Why robotics?
Robotics will change our method of conducting scientific inquiry and perhaps even our concept of ourselves. Human beings have always built tools to increase their power by eliminating manual labor and needless drudgery. This factor has become one of the keys to successful economic progress, especially since the Industrial Revolution and the emergence of a mechanized economy, and even more so with the introduction of automated machines in the Twentieth Century.
Today progress in the field of computer science and telecommunications allows us to endow machines with enough intelligence so that they can act autonomously. Robotics scientists therefore must face the task of understanding the potentialities and the limits of these intelligent machines in relation to intelligent biological beings.Therefore we can forecast that in the twenty-first century humanity will coexist with the first alien intelligence we have ever come in contact with -robots. It will be an event rich in ethical, social and economic problems.

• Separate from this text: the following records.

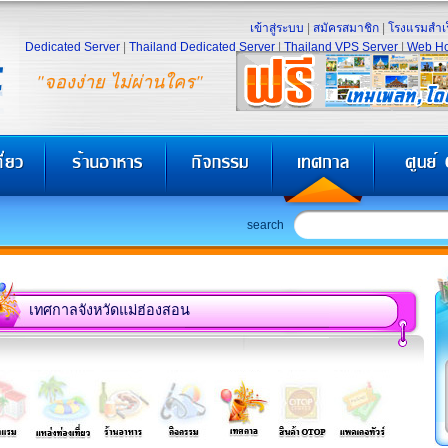
เข้าสู่ระบบ
|
สมัครสมาชิก
|
โรงแรมสำเร
Dedicated Server
|
Thailand Dedicated Server
|
Thailand VPS Server
|
Web Ho
"จองง่าย ไม่ผ่านใคร"
search
เทศกาลจังหวัดแม่ฮ่องสอน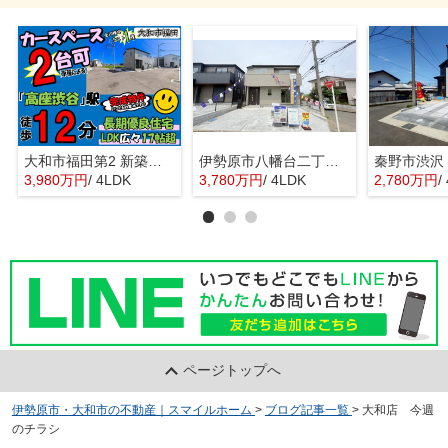
大和市福田第2 新築戸建 全10棟
伊勢原市八幡台二丁目 全３棟 新築住宅
3,980万円
/ 4LDK
3,780万円
/ 4LDK
2,780万円
/
ページトップへ
伊勢原市・大和市の不動産｜スマイルホーム
>
ブログ記事一覧
>
大和店 今週
のチラシ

Our planet has problems that humanity will be able to face and solve only with the help of robots - robots designed to monitor and protect the environment, and robots able to operate in highly aversive environments - for instance, by decontaminating sites polluted by poisonous wastes which are dangerous for human health and for the environment, possibly located on inaccessible sea bottoms. There will be robots able to sweep minefields, and robots able to travel in deep space to explore and colonize the solar system.

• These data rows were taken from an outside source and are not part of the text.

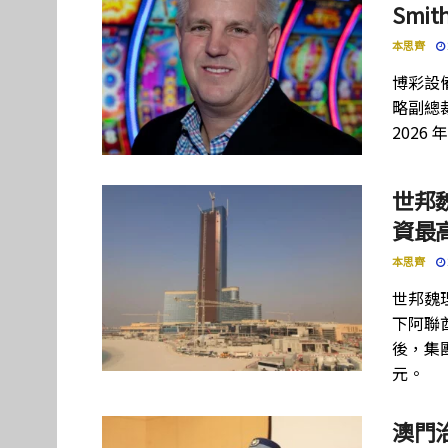
Smi
本思齊
博彩設備
略副總裁
2026 
世邦
資最高
本思齊
世邦魏
下阿聯酋項
後，集團
元。
澳門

Robotics is one of the growth business of the future, as shown by the massive financial investment in robotics R&D by leading industrialized countries, especially by Japan. After the remarkable introduction of robots into industrial manufactures, we are witnessing a significant expansion of the consumer market for robotic products, especially in the field of entertainment, opening the way for a wave of household service robots. It is potentially a boundless market, and the Japanese are on track to dominate it, as is the case today in consumer electronics.